Dans le modèle de la ville métropole, les pôles d’emplois sont renforcés dans les villes régionales et les grandes villes, alors que la population choisit de résider en périphérie. Pour la ville diffuse, la population et les emplois se développent à l’extérieur de la ville. Pour la ville compacte, les pôles secondaires sont renforcés, mais ni les emplois ni la population ne sont encouragés à s’ex-urbani- ser. Enfin, la ville polycentrique renforce ses pôles ruraux de deuxième ordre par rapport à la ville compacte. Le scénario de la ville compacte correspond à 4 à 5 pôles en Wallonie, contre 15 à 20 pôles pour la ville polycentrique.
Nous avons évalué ces scénarios à l’horizon 2040 en matière de consommation énergétique pour les déplacements domicile-travail. Le bilan CO2 fait clairement ressortir que le scénario de la ville diffuse est le plus consommateur en matière d’énergie domicile-travail, les trois autres étant plus économes. Le plus efficace est celui de la ville compacte, qui concentre les emplois et la population en un même lieu. Toutefois, la différence est faible entre la ville polycentrique et la ville compacte, alors que les enjeux politiques sous-jacents à ces modèles sont totalement différents. Un scénario de ville compacte à l’échelle de la région wallonne supposerait de renforcer 4 pôles situés dans le sillon Liège – Mons; inversement, le scénario de la ville polycentrique suppose de mailler davantage l’ensemble du territoire, les différentes provinces et en particulier les provinces du Brabant wallon
et du Luxembourg. Ces deux scénarios ont donc un impact très différent en termes d’efficacité mais aussi de justice territoriale.

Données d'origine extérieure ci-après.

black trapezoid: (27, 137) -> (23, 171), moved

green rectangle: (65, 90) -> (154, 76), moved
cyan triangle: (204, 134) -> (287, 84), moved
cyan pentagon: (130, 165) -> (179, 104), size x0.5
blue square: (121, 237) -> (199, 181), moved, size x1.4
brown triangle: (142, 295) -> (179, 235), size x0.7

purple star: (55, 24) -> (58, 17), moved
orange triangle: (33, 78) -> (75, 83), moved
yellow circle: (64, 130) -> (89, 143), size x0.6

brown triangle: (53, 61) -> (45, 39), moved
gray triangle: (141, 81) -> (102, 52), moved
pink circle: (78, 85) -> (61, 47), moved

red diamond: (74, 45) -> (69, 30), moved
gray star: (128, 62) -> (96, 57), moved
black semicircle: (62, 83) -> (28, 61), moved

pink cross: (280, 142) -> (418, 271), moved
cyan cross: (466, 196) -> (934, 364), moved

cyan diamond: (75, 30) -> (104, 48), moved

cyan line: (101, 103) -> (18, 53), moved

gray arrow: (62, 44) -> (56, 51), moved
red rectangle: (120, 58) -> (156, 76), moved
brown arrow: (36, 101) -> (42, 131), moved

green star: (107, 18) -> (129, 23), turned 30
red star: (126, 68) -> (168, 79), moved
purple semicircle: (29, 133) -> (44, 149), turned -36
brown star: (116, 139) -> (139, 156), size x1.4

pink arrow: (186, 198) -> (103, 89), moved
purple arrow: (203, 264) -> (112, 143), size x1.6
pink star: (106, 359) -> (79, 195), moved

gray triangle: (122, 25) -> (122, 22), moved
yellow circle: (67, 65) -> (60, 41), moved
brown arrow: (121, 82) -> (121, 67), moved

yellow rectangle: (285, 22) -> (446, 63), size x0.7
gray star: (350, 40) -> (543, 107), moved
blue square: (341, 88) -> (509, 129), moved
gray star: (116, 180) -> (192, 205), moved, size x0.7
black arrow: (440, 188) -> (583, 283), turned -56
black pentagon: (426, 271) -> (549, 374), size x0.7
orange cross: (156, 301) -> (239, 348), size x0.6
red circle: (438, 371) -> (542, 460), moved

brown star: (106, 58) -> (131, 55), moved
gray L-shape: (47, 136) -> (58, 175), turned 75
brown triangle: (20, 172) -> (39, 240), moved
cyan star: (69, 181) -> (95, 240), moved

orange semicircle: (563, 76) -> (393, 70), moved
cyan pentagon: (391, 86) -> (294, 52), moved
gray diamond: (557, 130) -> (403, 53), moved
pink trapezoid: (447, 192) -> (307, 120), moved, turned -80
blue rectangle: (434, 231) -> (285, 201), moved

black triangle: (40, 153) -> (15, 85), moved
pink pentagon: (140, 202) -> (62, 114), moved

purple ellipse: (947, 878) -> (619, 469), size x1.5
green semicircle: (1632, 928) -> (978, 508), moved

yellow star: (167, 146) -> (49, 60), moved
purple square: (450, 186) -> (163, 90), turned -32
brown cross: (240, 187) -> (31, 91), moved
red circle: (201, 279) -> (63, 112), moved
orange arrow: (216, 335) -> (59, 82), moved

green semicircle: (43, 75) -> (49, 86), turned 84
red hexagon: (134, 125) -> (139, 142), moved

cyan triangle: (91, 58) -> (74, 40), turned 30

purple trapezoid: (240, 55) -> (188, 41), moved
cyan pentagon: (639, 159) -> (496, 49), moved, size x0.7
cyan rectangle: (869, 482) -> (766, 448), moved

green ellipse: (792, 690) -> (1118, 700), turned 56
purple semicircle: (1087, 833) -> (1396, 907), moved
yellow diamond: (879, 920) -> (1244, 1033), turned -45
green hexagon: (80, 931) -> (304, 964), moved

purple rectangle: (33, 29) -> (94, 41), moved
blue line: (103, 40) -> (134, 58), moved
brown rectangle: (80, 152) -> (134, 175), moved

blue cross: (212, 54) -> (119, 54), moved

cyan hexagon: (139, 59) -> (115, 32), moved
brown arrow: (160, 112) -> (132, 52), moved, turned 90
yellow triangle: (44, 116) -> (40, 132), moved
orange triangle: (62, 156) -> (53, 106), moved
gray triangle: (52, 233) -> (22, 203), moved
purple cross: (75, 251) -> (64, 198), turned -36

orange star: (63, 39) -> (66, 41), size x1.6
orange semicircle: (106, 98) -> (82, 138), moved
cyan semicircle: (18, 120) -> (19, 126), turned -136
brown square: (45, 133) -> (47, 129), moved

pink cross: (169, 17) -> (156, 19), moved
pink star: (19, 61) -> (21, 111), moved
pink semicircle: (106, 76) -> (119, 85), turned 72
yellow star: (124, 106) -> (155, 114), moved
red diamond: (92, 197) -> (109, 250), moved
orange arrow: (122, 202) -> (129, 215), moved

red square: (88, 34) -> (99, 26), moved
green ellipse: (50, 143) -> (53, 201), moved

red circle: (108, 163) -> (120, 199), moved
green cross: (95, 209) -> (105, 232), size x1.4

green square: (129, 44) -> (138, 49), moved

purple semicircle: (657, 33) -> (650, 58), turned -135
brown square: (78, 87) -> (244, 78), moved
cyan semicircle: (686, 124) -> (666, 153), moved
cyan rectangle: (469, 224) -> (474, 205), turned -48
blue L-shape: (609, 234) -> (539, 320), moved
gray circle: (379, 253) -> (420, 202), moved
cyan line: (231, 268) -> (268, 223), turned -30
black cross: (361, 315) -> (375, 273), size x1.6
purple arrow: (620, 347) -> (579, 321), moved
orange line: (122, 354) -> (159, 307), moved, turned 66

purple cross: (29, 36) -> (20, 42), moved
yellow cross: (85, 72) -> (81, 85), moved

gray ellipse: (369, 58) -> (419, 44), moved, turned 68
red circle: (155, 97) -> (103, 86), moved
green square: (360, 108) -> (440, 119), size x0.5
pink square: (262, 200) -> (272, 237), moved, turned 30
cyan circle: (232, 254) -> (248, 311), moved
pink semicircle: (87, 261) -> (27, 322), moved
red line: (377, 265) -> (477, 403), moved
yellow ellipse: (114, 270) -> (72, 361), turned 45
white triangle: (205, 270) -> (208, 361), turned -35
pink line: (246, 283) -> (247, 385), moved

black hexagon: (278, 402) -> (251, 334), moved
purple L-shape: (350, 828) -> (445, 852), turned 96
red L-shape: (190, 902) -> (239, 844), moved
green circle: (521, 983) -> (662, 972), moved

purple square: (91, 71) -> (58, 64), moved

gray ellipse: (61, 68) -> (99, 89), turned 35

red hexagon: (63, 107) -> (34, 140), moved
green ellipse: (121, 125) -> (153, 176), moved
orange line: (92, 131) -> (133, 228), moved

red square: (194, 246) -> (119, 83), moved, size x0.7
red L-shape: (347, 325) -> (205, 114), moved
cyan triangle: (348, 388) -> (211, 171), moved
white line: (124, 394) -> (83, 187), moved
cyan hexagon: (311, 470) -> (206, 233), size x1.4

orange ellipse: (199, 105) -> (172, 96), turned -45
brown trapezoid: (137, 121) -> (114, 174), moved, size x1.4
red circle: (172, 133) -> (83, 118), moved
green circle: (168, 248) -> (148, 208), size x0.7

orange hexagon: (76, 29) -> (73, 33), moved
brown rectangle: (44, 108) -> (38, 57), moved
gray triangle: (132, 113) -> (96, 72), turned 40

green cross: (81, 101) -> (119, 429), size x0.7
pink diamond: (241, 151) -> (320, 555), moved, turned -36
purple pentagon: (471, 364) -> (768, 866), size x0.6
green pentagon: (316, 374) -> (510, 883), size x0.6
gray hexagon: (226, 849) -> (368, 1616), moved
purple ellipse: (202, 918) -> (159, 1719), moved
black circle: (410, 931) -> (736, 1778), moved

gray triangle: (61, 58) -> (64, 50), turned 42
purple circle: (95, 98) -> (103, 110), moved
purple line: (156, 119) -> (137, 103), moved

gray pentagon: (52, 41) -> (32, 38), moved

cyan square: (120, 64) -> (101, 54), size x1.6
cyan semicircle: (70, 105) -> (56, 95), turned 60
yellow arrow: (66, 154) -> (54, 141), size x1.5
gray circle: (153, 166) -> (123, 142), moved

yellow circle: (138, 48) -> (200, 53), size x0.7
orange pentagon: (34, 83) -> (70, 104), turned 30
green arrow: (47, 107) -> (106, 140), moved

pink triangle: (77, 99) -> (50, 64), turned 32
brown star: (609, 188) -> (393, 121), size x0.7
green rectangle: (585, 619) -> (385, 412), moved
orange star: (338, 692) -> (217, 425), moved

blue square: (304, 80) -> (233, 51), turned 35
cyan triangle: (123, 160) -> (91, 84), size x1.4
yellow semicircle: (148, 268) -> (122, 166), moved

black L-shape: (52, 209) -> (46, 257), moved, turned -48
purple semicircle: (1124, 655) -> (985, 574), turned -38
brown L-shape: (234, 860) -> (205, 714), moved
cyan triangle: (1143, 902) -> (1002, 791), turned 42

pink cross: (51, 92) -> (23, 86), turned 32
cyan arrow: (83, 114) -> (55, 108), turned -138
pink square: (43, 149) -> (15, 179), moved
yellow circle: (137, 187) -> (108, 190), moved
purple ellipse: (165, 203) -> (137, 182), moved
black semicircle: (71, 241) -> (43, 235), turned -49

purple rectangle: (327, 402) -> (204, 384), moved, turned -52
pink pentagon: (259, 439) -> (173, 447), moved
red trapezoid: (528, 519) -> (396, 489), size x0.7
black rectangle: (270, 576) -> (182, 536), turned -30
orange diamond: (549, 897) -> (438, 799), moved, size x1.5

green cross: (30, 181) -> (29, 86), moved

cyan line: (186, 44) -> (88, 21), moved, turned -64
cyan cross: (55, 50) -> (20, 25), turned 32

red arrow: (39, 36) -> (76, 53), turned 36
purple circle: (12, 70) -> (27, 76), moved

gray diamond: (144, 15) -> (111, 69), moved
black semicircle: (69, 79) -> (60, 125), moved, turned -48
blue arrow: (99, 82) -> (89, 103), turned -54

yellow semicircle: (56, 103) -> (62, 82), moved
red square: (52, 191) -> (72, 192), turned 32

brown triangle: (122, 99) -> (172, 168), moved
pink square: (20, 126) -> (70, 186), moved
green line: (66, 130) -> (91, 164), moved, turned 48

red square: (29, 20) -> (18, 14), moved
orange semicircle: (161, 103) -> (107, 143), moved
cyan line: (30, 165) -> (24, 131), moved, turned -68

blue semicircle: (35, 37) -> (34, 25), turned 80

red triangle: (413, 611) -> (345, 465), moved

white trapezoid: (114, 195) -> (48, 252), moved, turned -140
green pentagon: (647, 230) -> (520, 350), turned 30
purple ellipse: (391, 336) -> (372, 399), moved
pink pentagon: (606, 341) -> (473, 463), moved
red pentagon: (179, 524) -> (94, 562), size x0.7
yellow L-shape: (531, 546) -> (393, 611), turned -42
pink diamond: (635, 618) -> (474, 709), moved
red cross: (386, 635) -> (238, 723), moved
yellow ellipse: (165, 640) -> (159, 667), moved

Ville durable et développement économique
La modélisation de ces différents scénarios souligne l’importance de la dimension politique et éco- nomique dans toute forme de réflexion sur la ville durable. Si la dimension sociale est parfois oubliée par les pratiques actuelles de durabilité urbaine, la dimension économique nous apparaît encore plus négligée alors que son impact est fondamental. La localisation des emplois ayant des impacts environnementaux, la question de la délocalisation de nos émissions de GES doit également être posée. Est-il acceptable de faire porter tout le poids de la durabilité urbaine sur les ménages, à travers des contraintes sur leurs choix de localisation résidentielle, alors que les entre- prises seraient, elles, libres de s’en affranchir ?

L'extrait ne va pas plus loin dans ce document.